Bizler toplum olarak hep şunu düşünürüz. Geçmişten günümüze böyle gelmiş böyle gidecek düşüncesine sahip bir toplum olmuşuz. Yaşadığımız şu dünyadan memnuniyetsizliklerini dile getiren herkesin öyle ki bu sözle karşılaştığını görebilmekteyiz. Hepimizin bilmesi gereken şudur ki; bu durumun ne geçmişten nede gelecekten öyle bir düzen çerçevesinde gelmediğini bilmemiz gerekir. Ayrıca bu durumun böyle gelmediği gibi böyle de gitmeyecektir. Geçmişte yaşanılan çağın feodal çağ olduğunu ve şuan yaşanılan çağın kapitalist çağ olduğunu görmemiz gerekir. Bununla birlikte feodalizmden önce de köleci bir toplum var olduğunu bilmemiz gerekir. Köleci olan toplumlardan öncesinde de sınıfsız ilkel komünal toplumların var olduğunu bilmemiz gerekir. İlkel Komünal toplumun sınıfsız bir toplum olduğunu ve insanların insanlar tarafından sömürülmediği bir düzen dönemiydi.
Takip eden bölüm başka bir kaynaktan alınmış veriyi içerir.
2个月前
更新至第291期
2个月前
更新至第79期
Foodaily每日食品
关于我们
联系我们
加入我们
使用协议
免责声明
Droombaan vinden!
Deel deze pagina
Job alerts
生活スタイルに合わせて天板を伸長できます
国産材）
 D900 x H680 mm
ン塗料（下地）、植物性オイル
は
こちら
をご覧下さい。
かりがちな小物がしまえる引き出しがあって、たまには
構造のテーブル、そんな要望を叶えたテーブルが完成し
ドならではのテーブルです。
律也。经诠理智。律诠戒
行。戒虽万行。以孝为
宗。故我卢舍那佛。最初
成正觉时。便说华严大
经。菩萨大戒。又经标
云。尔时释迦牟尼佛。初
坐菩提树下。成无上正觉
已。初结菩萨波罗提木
Bugün toplumlarımızın da içerisinde bulunduğu bir çark ve herkesi sömüren kapitalist sistem süresini neredeyse doldurmuş olmakla birlikte süresini sürekli olarak uzatmak adına gün geçtikçe barbarlaşmayı beraberinde getirmektedir.
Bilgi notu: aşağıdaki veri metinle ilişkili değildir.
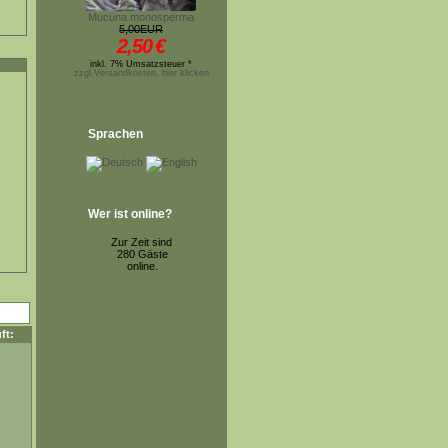
Mucuna monosperma
5,00EUR
2,50
€
inkl. 7% Umsatzsteuer *
zzgl.Versandkosten, hier klicken
Sprachen
Wer ist online?
Zur Zeit sind
280 Gäste
online.
ft: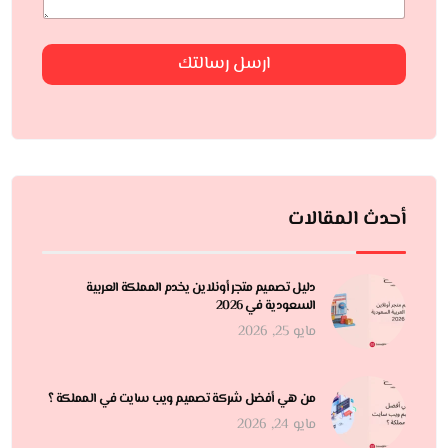
ارسل رسالتك
أحدث المقالات
دليل تصميم متجر أونلاين يخدم المملكة العربية
السعودية في 2026
مايو 25, 2026
من هي أفضل شركة تصميم ويب سايت في المملكة ؟
مايو 24, 2026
Bu düzenin her zaman böyle gideceğimi yoksa bu düzenin sürekli olarak böyle mi kalacağını sizlere soruyorum? Hatırlarsınız belki tarih kitaplarından. Osmanlı döneminde de çoğunluğun görüşü her zaman bu düzen böyle gelmiş böyle gidecek denilmişti. Lakin ne oldu Osmanlı yıkıldı gitti, feodalizm de tarihin çöplüğünde yerini aldı.
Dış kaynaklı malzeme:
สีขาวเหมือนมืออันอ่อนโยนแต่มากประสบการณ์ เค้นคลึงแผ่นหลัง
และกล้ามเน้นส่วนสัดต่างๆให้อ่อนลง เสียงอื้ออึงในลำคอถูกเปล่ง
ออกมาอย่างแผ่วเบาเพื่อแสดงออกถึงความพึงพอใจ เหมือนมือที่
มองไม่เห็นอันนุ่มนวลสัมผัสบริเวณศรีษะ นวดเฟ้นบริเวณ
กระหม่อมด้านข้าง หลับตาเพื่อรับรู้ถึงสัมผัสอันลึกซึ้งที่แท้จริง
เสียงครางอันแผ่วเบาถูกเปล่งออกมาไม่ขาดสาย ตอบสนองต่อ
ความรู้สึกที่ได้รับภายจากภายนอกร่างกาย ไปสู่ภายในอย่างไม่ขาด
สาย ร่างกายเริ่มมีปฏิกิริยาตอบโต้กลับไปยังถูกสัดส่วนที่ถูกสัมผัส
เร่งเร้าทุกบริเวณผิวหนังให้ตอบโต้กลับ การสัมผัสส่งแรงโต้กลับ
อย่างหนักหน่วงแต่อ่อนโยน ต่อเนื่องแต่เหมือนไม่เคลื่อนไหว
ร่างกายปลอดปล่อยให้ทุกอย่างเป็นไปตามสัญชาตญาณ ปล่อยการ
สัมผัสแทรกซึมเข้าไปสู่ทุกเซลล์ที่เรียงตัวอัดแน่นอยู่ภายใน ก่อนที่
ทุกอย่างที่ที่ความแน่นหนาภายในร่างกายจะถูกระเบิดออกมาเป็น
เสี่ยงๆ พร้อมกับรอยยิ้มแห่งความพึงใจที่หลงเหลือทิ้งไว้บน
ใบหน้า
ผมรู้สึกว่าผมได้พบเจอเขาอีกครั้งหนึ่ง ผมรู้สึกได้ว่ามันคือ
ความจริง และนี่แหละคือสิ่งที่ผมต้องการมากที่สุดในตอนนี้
Toplumumuzda ki hazır kalıplaşmış başka sözler düşünceler ve görüşlerden bir tanesi de aman siyasetten uzak durun. Siyasete girmeyin, siyasete bulaşmayın sözleri. Toplumlarımızın bu siyaset korkuları daha çok 80 darbesi zaman sürecinde estirilen terörden kaynaklandığını hepimizin bildiği bir gerçektir. Bu acımasız darbe ile sürgünler, katliamlar, cinayetler, işkenceler ve birçok fişleme… 80 darbesinden kalan fişlemeler, cinayetler süreci halen devam etmekte ve işlemektedir. Öyle ki devrimci olan birinin siyasete adım atması demek birçok bedeli göze aldığı demektir. Bedel ödemelerin olduğu içindir ki birçok insanda siyasetten uzak tutulmaktadırlar. Lakin siyasetten uzakta olan çoğunluğun yaşamları incelendiği zaman apolitik kitlenin de işsizlikle, büyük haksızlıklarla, yoksullukla bedeller ödedikleri de görülmektedir. Aslında şunu söylememiz gerekir. Bu düzende yaşayan herkesin her halükarda bedeller ödediği gerçekliği vardır.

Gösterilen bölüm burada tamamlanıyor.